I can feel it whenever you let me hold you when you've had a bad day, even though asking for comfort makes you feel like you're failing somehow. "
Her eyes glistened with tears.
"I see you, Calla. Even when you're trying to hide."
She was quiet for a long moment. Then she lifted my hand and pressed her lips to my knuckles, a gesture so tender it made my heart ache.
"Take me home," she murmured against my skin.
I paid for the pizza and drove us back to our apartment. Calla fell asleep in the passenger seat, her head against the window, her breathing slow and even. I glanced at her every few minutes, watching the streetlights paint shadows across her face.
This woman. This impossible, brilliant, infuriating woman… She kept so much of herself locked away that sometimes I felt like I was married to a stranger.
I loved her anyway. God help me, I loved her anyway.
When we got home, I woke her gently, my hand on her shoulder. She stirred, disoriented for a moment, then focused on my face.
"We're home," I said.
She nodded and let me help her out of the car, her body heavy with exhaustion.
We walked up to our apartment in silence, my arm around her waist, her head resting against my shoulder.
When we got inside, she headed straight for the bathroom to shower off the hospital.
I heard the water running, and I sat on the edge of our bed and tried to remember what I'd planned to say to her tonight.
I had prepared a speech about the things I wanted to tell her regarding our marriage and our future.
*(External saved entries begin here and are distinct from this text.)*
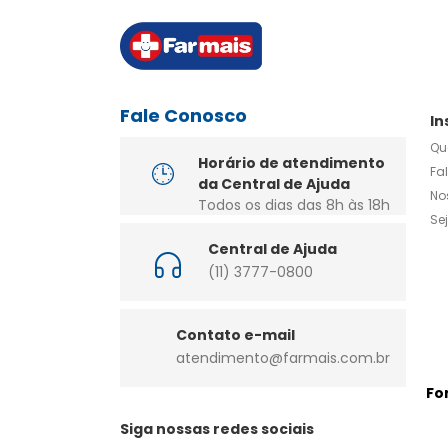
Fale Conosco
In
Qu
Horário de atendimento
Fa
da Central de Ajuda
No
Todos os dias das 8h às 18h
Se
Central de Ajuda
(11) 3777-0800
Contato e-mail
atendimento@farmais.com.br
Fo
Siga nossas redes sociais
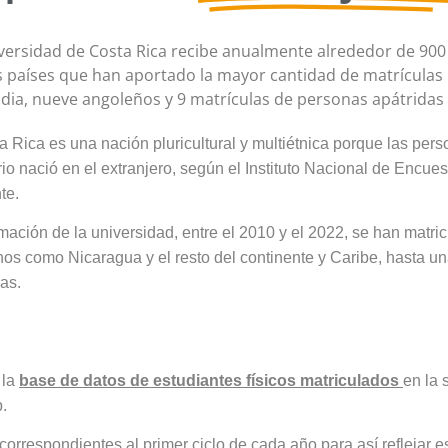
iversidad de Costa Rica recibe anualmente alrededor de 900
s países que han aportado la mayor cantidad de matrículas
dia, nueve angoleños y 9 matrículas de personas apátridas
 Rica es una nación pluricultural y multiétnica porque las pers
io nació en el extranjero,
según el Instituto Nacional de Encue
te.
rmación de la universidad, entre el 2010 y el 2022, se han matri
nos como Nicaragua y el resto del continente y Caribe, hasta u
as.
 la
base de datos de estudiantes físicos matriculados
en la 
.
correspondientes al primer ciclo de cada año para así reflejar 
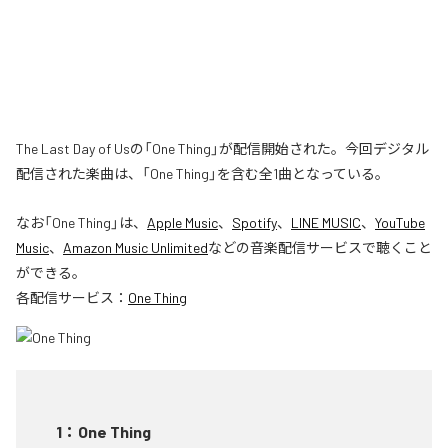
The Last Day of Usの「One Thing」が配信開始された。今回デジタル
配信された楽曲は、「One Thing」を含む全1曲となっている。
なお「
One Thing
」は、
Apple Music
、
Spotify
、
LINE MUSIC
、
YouTube
Music
、
Amazon Music Unlimited
などの音楽配信サービスで聴くこと
ができる。
各配信サービス：
One Thing
1
：
One Thing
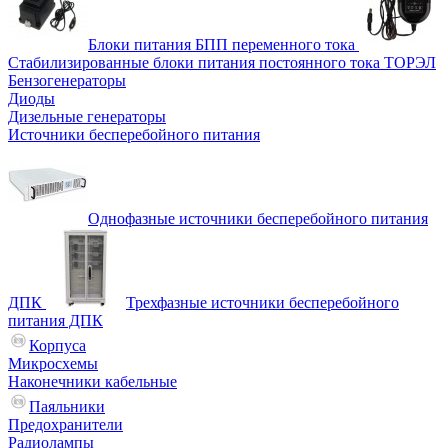
Блоки питания БПП переменного тока
Стабилизированные блоки питания постоянного тока ТОРЭЛ
Бензогенераторы
Диоды
Дизельные генераторы
Источники бесперебойного питания
Однофазные источники бесперебойного питания
ДПК
Трехфазные источники бесперебойного
питания ДПК
Корпуса
Микросхемы
Наконечники кабельные
Паяльники
Предохранители
Радиолампы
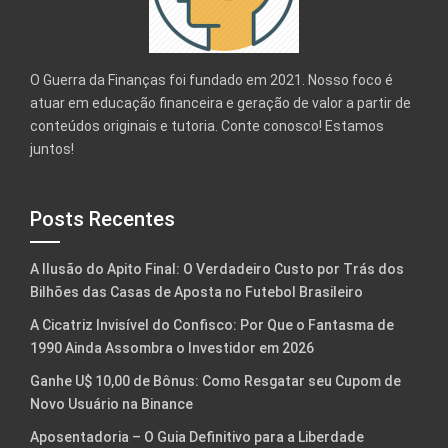
O Guerra da Finanças foi fundado em 2021. Nosso foco é
atuar em educação financeira e geração de valor a partir de
conteúdos originais e tutoria. Conte conosco! Estamos
juntos!
Posts Recentes
A Ilusão do Apito Final: O Verdadeiro Custo por Trás dos
Bilhões das Casas de Aposta no Futebol Brasileiro
A Cicatriz Invisível do Confisco: Por Que o Fantasma de
1990 Ainda Assombra o Investidor em 2026
Ganhe U$ 10,00 de Bônus: Como Resgatar seu Cupom de
Novo Usuário na Binance
Aposentadoria – O Guia Definitivo para a Liberdade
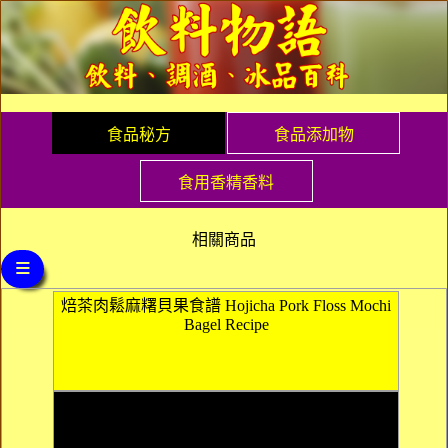
食品秘方
食品添加物
食用香精香料
相關商品
≡
焙茶肉鬆麻糬貝果食譜 Hojicha Pork Floss Mochi
Bagel Recipe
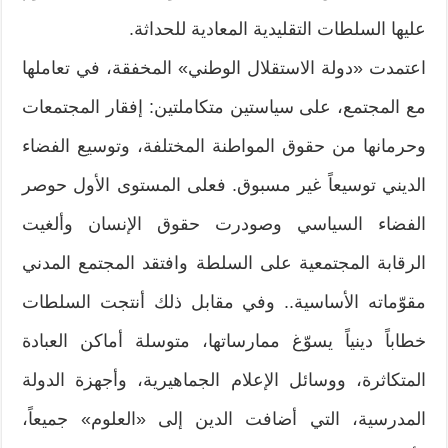
عليها السلطات التقليدية المعادية للحداثة.
اعتمدت «دولة الاستقلال الوطني» المخفقة، في تعاملها
مع المجتمع، على سياستين متكاملتين: إفقار المجتمعات
وحرمانها من حقوق المواطنة المختلفة، وتوسيع الفضاء
الديني توسيعاً غير مسبوق. فعلى المستوى الأول حوصر
الفضاء السياسي وصودرت حقوق الإنسان وألغيت
الرقابة المجتمعية على السلطة وافتقد المجتمع المدني
مقوّماته الأساسية.. وفي مقابل ذلك أنتجت السلطات
خطاباً دينياً يسوّغ ممارساتها، متوسلة أماكن العبادة
المتكاثرة، ووسائل الإعلام الجماهيرية، وأجهزة الدولة
المدرسية، التي أضافت الدين إلى «العلوم» جميعاً،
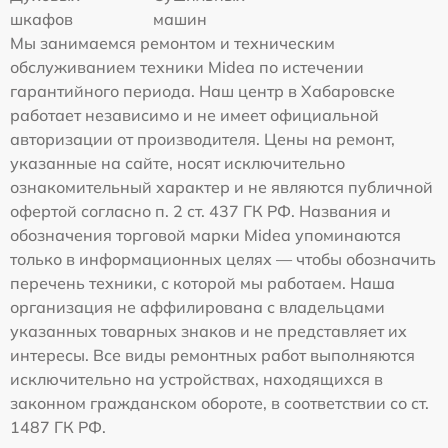
шкафов
машин
Мы занимаемся ремонтом и техническим
обслуживанием техники Midea по истечении
гарантийного периода. Наш центр в Хабаровске
работает независимо и не имеет официальной
авторизации от производителя. Цены на ремонт,
указанные на сайте, носят исключительно
ознакомительный характер и не являются публичной
офертой согласно п. 2 ст. 437 ГК РФ. Названия и
обозначения торговой марки Midea упоминаются
только в информационных целях — чтобы обозначить
перечень техники, с которой мы работаем. Наша
организация не аффилирована с владельцами
указанных товарных знаков и не представляет их
интересы. Все виды ремонтных работ выполняются
исключительно на устройствах, находящихся в
законном гражданском обороте, в соответствии со ст.
1487 ГК РФ.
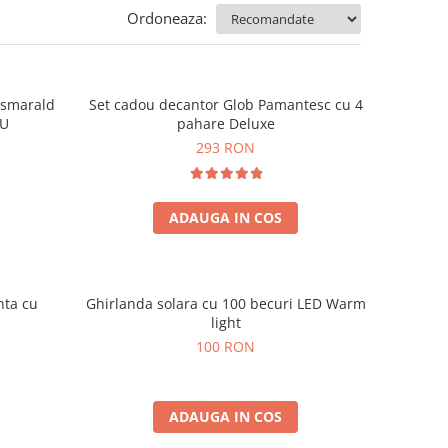
Ordoneaza:
e smarald
Set cadou decantor Glob Pamantesc cu 4
OU
pahare Deluxe
293 RON
ADAUGA IN COS
nta cu
Ghirlanda solara cu 100 becuri LED Warm
light
100 RON
ADAUGA IN COS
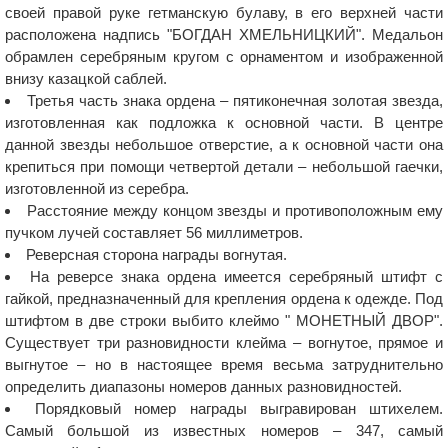
своей правой руке гетманскую булаву, в его верхней части
расположена надпись "БОГДАН ХМЕЛЬНИЦКИЙ". Медальон
обрамлен серебряным кругом с орнаментом и изображенной
внизу казацкой саблей.
Третья часть знака ордена – пятиконечная золотая звезда,
изготовленная как подложка к основной части. В центре
данной звезды небольшое отверстие, а к основной части она
крепиться при помощи четвертой детали – небольшой гаечки,
изготовленной из серебра.
Расстояние между концом звезды и противоположным ему
пучком лучей составляет 56 миллиметров.
Реверсная сторона награды вогнутая.
На реверсе знака ордена имеется серебряный штифт с
гайкой, предназначенный для крепления ордена к одежде. Под
штифтом в две строки выбито клеймо " МОНЕТНЫЙ ДВОР".
Существует три разновидности клейма – вогнутое, прямое и
выгнутое – но в настоящее время весьма затруднительно
определить диапазоны номеров данных разновидностей.
Порядковый номер награды выгравирован штихелем.
Самый большой из известных номеров – 347, самый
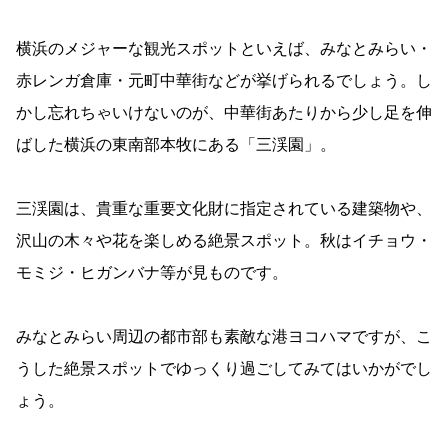
横浜のメジャーな観光スポットといえば、みなとみらい・
赤レンガ倉庫・元町中華街などが挙げられるでしょう。し
かし忘れちゃいけないのが、中華街あたりから少し足を伸
ばした横浜の東南部本牧にある「三渓園」。
三渓園は、貴重な重要文化財に指定されている建築物や、
沢山の木々や花を楽しめる絶景スポット。秋はイチョウ・
モミジ・ヒガンバナ等が見ものです。
みなとみらい周辺の都市部も素敵な港ヨコハマですが、こ
うした絶景スポットでゆっくり過ごしてみてはいかがでし
ょう。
I'd rehearsed it in the car on the way to Lucia's, picking words carefully because Calla didn't respond well to emotion thrown at her without warning.
None of that mattered now. The moment had passed. The night had slipped away from us, consumed by rebar and blood loss and all the chaos that defined our lives.
Calla emerged from the bathroom in an old t-shirt of mine, her hair damp and loose around her shoulders. She looked younger and softer like this, more like the woman I'd married and less like the surgeon who kept the world at arm's length.
She climbed into bed beside me and curled against my chest without a word.
I held her and breathed her in, trying not to think about all the things we weren't saying.
"Happy anniversary," she whispered.
"Happy anniversary."
"I'll do better. I promise,” she murmured so softly I nearly missed it.
I wanted to believe her that things would be different and we would find our way back to the couple who'd danced barefoot at their wedding and promised each other forever.
But promises were easy to make in the dark, when exhaustion stripped away all the defenses.
Keeping them was the hard part.
I kissed her hair and closed my eyes, her heartbeat steady against my chest.
"I know," I said.
She was asleep within minutes, her breathing slow and even, her body warm against mine. While I lay awake for a long time, staring at the ceiling, trying to convince myself that this was enough.
That we were enough.
That love, on its own, could carry us through.